What to do:
Copy each line containing "left" from the listing below.

Given entries:
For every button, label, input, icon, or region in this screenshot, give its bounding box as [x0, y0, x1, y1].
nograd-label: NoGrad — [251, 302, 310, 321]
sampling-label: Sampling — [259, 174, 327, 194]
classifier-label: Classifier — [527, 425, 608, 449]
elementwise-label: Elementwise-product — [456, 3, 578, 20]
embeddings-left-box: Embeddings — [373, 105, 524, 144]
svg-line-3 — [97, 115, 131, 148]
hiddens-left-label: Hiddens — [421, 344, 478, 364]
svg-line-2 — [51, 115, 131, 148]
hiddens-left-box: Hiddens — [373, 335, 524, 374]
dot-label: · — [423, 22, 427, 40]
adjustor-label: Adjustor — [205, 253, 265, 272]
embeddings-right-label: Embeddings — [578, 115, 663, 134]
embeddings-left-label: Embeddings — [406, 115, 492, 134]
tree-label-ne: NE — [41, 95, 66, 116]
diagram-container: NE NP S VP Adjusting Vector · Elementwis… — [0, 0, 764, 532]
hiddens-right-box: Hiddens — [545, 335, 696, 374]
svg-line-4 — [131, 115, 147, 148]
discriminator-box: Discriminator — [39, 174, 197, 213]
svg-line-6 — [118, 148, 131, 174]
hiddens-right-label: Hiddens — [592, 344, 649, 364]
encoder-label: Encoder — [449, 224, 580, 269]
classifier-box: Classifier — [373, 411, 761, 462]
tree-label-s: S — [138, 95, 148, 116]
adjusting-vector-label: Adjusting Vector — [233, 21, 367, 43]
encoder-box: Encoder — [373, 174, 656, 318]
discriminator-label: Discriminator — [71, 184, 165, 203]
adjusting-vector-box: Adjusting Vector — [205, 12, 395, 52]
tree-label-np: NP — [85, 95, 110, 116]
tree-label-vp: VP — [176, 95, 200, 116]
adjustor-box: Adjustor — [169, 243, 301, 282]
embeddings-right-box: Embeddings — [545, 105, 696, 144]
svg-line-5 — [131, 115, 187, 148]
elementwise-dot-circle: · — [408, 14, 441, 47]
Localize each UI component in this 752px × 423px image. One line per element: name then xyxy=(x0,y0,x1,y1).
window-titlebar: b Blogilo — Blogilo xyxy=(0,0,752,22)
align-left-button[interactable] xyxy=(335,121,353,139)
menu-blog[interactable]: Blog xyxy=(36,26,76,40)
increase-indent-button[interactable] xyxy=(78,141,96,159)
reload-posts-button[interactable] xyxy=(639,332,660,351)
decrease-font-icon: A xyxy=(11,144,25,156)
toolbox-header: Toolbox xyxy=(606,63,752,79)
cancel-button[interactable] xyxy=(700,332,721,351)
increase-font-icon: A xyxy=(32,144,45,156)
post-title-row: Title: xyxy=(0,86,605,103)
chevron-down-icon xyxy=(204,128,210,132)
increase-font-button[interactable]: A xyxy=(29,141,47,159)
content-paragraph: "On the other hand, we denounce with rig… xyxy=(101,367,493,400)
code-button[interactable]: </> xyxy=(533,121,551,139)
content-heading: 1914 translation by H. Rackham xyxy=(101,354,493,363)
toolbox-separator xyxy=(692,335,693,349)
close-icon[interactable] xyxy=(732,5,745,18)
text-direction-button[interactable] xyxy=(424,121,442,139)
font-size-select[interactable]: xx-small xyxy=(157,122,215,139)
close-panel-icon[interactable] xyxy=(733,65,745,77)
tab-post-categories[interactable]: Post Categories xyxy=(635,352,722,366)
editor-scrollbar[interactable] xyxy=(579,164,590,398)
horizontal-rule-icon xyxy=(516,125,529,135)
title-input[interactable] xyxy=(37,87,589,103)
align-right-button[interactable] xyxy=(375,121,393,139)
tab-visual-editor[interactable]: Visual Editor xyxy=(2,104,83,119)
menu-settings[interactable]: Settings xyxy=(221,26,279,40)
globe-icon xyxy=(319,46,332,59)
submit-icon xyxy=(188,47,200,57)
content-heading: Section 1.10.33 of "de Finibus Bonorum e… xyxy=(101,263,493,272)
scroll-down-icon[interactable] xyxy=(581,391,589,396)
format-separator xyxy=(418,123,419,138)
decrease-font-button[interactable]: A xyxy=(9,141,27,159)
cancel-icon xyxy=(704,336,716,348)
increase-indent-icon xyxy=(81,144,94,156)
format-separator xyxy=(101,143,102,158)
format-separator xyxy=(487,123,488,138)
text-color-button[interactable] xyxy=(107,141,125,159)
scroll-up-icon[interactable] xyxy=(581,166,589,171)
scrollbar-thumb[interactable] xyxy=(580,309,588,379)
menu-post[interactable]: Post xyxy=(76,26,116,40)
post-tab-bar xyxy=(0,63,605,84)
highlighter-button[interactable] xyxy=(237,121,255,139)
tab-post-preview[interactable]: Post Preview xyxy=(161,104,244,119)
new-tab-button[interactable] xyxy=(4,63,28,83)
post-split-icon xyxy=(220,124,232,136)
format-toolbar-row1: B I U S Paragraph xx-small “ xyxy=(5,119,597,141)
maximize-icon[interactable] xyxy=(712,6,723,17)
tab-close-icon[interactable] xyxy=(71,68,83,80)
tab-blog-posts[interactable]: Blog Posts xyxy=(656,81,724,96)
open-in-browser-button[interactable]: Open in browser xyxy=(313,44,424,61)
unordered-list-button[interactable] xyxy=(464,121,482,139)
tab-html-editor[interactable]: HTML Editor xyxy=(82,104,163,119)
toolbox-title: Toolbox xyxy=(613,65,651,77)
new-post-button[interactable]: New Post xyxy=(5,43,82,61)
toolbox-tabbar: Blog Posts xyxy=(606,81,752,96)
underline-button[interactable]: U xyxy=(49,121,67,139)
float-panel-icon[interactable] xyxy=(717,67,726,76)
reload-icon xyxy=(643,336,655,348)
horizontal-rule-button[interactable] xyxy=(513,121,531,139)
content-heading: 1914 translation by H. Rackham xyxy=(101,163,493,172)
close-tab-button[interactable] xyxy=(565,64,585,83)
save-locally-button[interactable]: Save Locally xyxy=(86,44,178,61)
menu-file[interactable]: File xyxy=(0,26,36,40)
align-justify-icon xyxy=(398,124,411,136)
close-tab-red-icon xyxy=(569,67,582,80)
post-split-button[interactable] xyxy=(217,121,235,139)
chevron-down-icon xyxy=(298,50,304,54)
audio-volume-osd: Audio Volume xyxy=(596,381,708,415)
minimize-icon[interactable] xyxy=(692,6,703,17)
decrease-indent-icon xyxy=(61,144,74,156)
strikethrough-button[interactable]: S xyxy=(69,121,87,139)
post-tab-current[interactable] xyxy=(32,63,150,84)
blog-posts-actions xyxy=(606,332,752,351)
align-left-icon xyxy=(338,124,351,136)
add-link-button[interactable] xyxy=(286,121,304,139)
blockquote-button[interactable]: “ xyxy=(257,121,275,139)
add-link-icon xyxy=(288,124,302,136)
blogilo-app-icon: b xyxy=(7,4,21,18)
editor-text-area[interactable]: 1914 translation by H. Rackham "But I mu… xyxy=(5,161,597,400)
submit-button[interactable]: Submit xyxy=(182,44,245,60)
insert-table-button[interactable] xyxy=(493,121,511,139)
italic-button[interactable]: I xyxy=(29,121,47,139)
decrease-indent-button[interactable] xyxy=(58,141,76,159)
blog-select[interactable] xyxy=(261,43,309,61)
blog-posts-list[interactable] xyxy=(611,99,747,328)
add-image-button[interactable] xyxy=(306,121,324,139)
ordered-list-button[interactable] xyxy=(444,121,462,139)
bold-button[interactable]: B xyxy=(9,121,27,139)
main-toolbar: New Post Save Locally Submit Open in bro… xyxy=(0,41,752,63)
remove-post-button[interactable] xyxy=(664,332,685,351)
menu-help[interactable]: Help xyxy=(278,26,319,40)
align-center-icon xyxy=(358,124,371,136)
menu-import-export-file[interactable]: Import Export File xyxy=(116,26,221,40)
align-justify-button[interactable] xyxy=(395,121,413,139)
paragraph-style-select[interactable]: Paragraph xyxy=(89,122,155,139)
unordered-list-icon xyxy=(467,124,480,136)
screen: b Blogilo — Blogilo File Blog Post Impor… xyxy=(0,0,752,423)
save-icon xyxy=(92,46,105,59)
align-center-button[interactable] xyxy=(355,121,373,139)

Answer box:
embeddings-left-box: Embeddings — [373, 105, 524, 144]
hiddens-left-label: Hiddens — [421, 344, 478, 364]
hiddens-left-box: Hiddens — [373, 335, 524, 374]
embeddings-left-label: Embeddings — [406, 115, 492, 134]
align-left-button[interactable] xyxy=(335,121,353,139)
align-left-icon xyxy=(338,124,351,136)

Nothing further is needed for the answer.